À côté de ces travaux d’un ordre purement littéraire, il importe de placer des inspirations, différentes quant au mobile, semblables quant au résultat. Ici l’extase remplace l’imagination, le sentiment religieux domine le sentiment philosophique. L’illusion consiste dans la prescience d’un paradis terrestre. Au lieu de le reléguer dans le passé, on le place dans l’avenir, et on y aspire avec une ferveur spirituelle et sensuelle. Près du berceau même du christianisme et au sein de la seconde génération d’apôtres, ce schisme éclate. Papias, disciple de saint Jean, évêque d’Héralde, annonce le gouvernement temporel du Christ, et conseille aux fidèles de se préparer à cette transfiguration nouvelle. De là les sectes des millénaires, des chiliastes et toutes leurs variétés. Rien n’est plus curieux que leurs rêves, dont Towers a été l’interprète le plus hardi[2]. Il faut voir dans son livre quel admirable séjour sera notre globe quand les temps du millenium, ce règne de mille ans, seront arrivés, et qu’il n’y aura plus qu’un maître ici-bas, Jésus. Les merveilles de l’âge d’or s’effacent devant cette Apocalypse nouvelle. Plus de séparations factices, plus de distinctions arbitraires : la fraternité évangélique gouverne le monde ; l’humanité ne forme plus qu’une famille.

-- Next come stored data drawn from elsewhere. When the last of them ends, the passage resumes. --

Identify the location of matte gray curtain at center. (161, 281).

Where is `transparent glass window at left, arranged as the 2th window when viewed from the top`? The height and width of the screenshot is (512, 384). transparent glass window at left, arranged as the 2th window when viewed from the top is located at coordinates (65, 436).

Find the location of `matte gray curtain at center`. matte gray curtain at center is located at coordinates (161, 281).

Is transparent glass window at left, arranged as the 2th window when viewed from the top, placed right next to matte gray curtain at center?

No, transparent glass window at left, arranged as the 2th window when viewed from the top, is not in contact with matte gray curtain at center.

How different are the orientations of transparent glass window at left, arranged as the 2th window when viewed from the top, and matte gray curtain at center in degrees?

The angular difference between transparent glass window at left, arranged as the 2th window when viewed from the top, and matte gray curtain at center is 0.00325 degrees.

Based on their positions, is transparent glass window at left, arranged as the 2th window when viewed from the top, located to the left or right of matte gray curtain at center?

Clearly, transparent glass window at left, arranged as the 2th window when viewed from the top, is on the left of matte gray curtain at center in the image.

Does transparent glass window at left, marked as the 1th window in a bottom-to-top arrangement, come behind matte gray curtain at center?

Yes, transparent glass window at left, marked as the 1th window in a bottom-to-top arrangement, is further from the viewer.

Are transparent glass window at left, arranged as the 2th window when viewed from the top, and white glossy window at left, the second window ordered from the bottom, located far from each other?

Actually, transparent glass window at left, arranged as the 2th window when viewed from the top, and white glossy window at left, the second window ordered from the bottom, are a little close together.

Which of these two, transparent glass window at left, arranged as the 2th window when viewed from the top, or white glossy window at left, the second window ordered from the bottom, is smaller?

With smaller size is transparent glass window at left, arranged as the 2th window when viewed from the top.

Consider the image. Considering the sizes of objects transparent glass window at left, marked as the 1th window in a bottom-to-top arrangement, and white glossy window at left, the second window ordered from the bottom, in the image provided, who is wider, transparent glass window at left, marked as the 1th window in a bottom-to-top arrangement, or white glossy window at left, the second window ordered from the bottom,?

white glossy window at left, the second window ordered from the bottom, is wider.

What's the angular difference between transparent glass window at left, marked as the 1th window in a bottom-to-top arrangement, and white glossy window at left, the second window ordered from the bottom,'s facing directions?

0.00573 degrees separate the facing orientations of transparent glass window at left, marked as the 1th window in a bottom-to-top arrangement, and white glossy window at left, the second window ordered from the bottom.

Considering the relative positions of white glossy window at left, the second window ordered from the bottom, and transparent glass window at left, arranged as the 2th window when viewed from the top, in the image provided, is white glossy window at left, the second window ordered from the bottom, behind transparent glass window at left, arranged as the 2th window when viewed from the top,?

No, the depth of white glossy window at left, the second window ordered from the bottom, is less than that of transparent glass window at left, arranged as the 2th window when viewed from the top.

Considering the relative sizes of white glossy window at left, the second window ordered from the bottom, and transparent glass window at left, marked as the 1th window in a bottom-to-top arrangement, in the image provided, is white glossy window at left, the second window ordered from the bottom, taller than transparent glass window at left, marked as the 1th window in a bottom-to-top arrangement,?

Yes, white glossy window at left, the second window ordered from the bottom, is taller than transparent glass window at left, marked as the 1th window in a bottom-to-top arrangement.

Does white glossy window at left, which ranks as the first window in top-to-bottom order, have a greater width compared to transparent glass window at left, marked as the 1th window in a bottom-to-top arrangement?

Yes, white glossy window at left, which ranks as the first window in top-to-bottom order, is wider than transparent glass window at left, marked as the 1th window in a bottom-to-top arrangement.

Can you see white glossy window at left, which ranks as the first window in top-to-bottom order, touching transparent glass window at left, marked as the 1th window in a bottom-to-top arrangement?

Toutes les causes de division, de trouble, de haine, disparaissent comme par magie. Le luxe des cours, l’insolence des grands, l’orgueil des riches, font place au sentiment profond de l’égalité : il n’y a de lutte que pour le dévouement. On ne reconnaît plus qu’un titre, la vertu ; on n’a qu’un souci, le bonheur commun. Les efforts des générations s’unis-

  1. Code de la Nature, p. 175.
  2. Voyez Illustrations of Prophecy, par Towers.